> **WHAT IS NEEDED**:
Below are several records. Retype exactly those lines running from the one with "הזדמנות מקצועית לבוגרי" through the one with "07/01/26 (י״ח טבת תשפ״ו) | מערכת אפיק", end lines included, and no others.

• • •

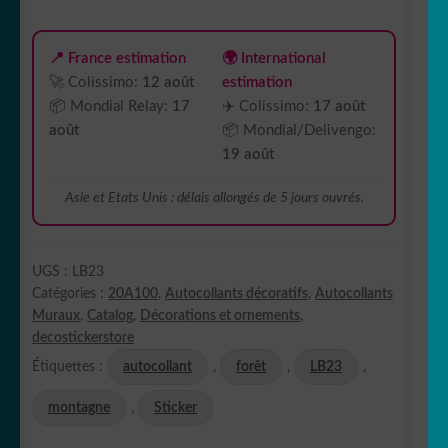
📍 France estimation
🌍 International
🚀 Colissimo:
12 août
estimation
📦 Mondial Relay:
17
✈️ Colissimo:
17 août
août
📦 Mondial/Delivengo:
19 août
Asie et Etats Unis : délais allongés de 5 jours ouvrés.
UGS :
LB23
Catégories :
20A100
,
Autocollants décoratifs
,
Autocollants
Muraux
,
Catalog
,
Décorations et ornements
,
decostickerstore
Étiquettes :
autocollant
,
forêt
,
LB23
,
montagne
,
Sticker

• • •

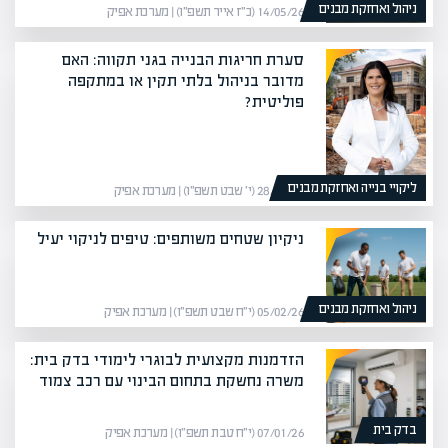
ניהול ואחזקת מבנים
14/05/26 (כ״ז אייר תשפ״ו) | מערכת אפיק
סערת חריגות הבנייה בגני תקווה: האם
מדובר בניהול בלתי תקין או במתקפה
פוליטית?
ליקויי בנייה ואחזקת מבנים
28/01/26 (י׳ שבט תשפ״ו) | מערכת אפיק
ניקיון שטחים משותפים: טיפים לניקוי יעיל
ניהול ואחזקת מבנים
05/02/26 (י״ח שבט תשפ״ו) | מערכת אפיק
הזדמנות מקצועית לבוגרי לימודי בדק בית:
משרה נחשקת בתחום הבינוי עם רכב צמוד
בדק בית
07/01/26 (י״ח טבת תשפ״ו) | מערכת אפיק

• • •

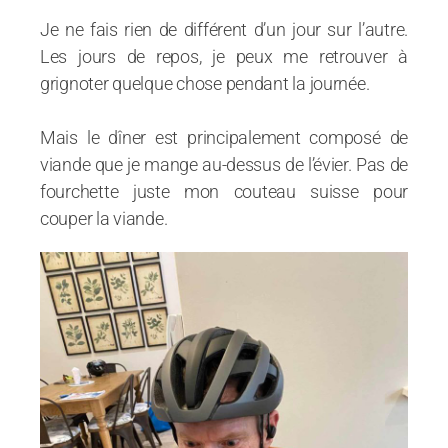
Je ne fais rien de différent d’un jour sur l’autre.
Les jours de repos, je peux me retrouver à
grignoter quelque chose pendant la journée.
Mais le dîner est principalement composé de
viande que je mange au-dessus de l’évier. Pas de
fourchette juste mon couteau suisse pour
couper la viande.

• • •

> **ANSWER BOX**:
הזדמנות מקצועית לבוגרי לימודי בדק בית:
משרה נחשקת בתחום הבינוי עם רכב צמוד
בדק בית
07/01/26 (י״ח טבת תשפ״ו) | מערכת אפיק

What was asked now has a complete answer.